Methoden, technieken en protocollen voor immunocytochemie

ICC Main Page > Celfixatie

Om de vrije toegang van het antilichaam tot zijn antigeen te verzekeren, moeten de cellen worden gefixeerd en permeabiliseerd. In het algemeen zijn de fixatiesterktes en -tijden voor cellen aanzienlijk korter dan voor de dikkere, structureel complexe weefselsecties. Voor immunocytochemie bestaat de voorbereiding van het monster hoofdzakelijk in het fixeren van de doelcellen op het objectglaasje. Een perfecte fixatie zou de antigenen immobiliseren, terwijl de authentieke cellulaire en subcellulaire architectuur behouden blijft en de antilichamen ongehinderd toegang krijgen tot alle cellen en subcellulaire compartimenten. Een breed gamma van fixeermiddelen wordt courant gebruikt en de juiste keuze van methode zal afhangen van de aard van het te onderzoeken antigeen en van de eigenschappen van het gebruikte antilichaam. Fixatiemethoden kunnen in het algemeen in twee klassen worden ingedeeld: organische oplosmiddelen en cross-linking reagentia. Organische oplosmiddelen zoals alcoholen en aceton verwijderen lipiden en drogen de cellen uit, terwijl de eiwitten op de celarchitectuur worden neergeslagen. Cross-linking reagentia (zoals paraformaldehyde) vormen intermoleculaire bruggen, gewoonlijk via vrije aminogroepen, waardoor een netwerk van gekoppelde antigenen ontstaat. Cross-linkers behouden de celstructuur beter dan organische solventen, maar kunnen de antigeniciteit van sommige celcomponenten verminderen en vereisen de toevoeging van een permeabilisatiestap om het antilichaam toegang tot het specimen te geven. Fixatie met beide methoden kan eiwitantigenen denatureren, en daarom kunnen antilichamen die tegen gedenatureerde eiwitten zijn bereid, nuttiger zijn voor celkleuring. Er worden verschillende fixatiemethoden beschreven.
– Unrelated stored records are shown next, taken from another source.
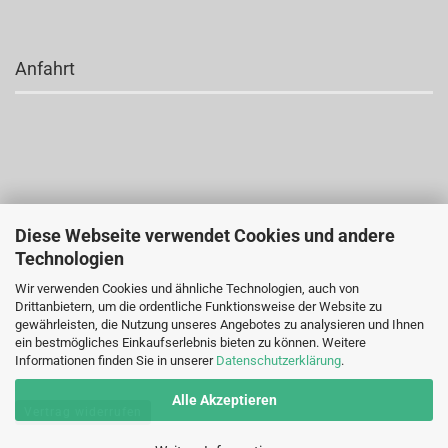
Anfahrt
Diese Webseite verwendet Cookies und andere
Technologien
Wir verwenden Cookies und ähnliche Technologien, auch von
Drittanbietern, um die ordentliche Funktionsweise der Website zu
gewährleisten, die Nutzung unseres Angebotes zu analysieren und Ihnen
ein bestmögliches Einkaufserlebnis bieten zu können. Weitere
Informationen finden Sie in unserer
Datenschutzerklärung
.
Alle Akzeptieren
Vertrag widerrufen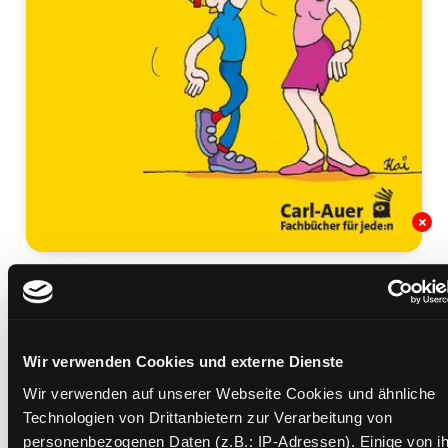
Gut gemacht!
Das "Ich schaffs!"-Programm für Eltern und andere
Erzieher
Wir verwenden Cookies und externe Dienste
Mediengruppe:
Sachbuch
Verfasser:
Suche nach diesem Verfasser
Furman, Ben (Verfasser)
Wir verwenden auf unserer Webseite Cookies und ähnliche
Technologien von Drittanbietern zur Verarbeitung von
Beschreibung ein-/ausblenden
personenbezogenen Daten (z.B.: IP-Adressen). Einige von i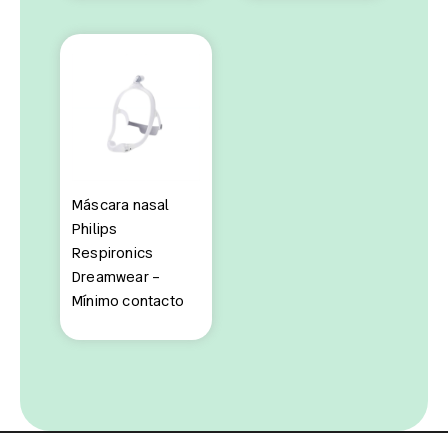
Máscara nasal
Philips
Respironics
Dreamwear –
Mínimo contacto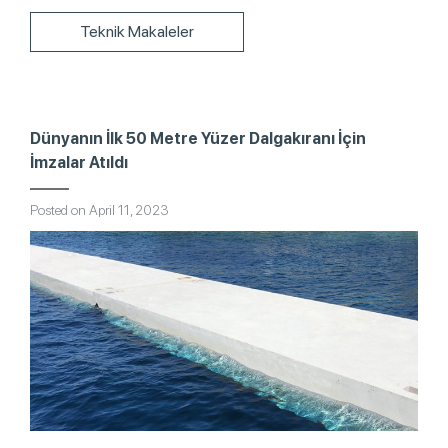
Teknik Makaleler
Dünyanın İlk 50 Metre Yüzer Dalgakıranı İçin
İmzalar Atıldı
Posted on April 11, 2023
De geschikte fixatiemethode moet worden gekozen in overeenstemming met de relevante toepassing.

1. Acetonfixatie

  • Fixeer cellen in -20°C aceton gedurende 5-10 minuten.

  • Geen permeabilisatiestap nodig na acetonfixatie.

2. Methanolfixatie

  • Fixeer cellen in -20°C methanol gedurende 5-10 minuten.

  • Geen permeabilisatiestap nodig na fixatie met methanol.

3. Ethanolfixatie

  • Fixeer cellen in gekoelde 95% ethanol, 5% ijsazijn gedurende 5-10 minuten.

4. Methanol-Aceton Fixatie

  • Fixeer in gekoelde methanol, 10 minuten bij -20 °C.

  • Verwijder overtollige methanol.

  • Permeabiliseren met gekoelde aceton gedurende 1 minuut bij -20 °C.

5. Fixatie met methanol-acetonmengsel

  • 1:1 methanol- en acetonmengsel.

  • Maak het mengsel vers en fixeer de cellen gedurende 5-10 minuten bij -20 °C.

6. Fixatie met een mengsel van methanol en ethanol

  • 1:1 mengsel van methanol en ethanol.

  • Maak het mengsel vers en fixeer de cellen bij -20 C gedurende 5-10 minuten.

7. Formalinefixatie

  • Fixeer de cellen in 10% neutrale gebufferde formaline gedurende 5-10 minuten.

  • Spoel kort met PBS.

  • Permeabiliseren met 0,5% Triton X-100 gedurende 10 minuten.

8. Paraformaldehyde-Triton Fixatie

  • Fixeer in 3-4% paraformaldehyde gedurende 10-20 minuten.

  • Kort spoelen met PBS.

  • Permeabiliseren met 0,5% Triton X-100 gedurende 10 minuten.

9. Paraformaldehyde-Methanol Fixatie

  • Fixeer in 4% paraformaldehyde gedurende 10-20 minuten.

  • Spoel kort met PBS.

  • Permeabiliseer met gekoelde methanol gedurende 5-10 minuten bij -20 °C.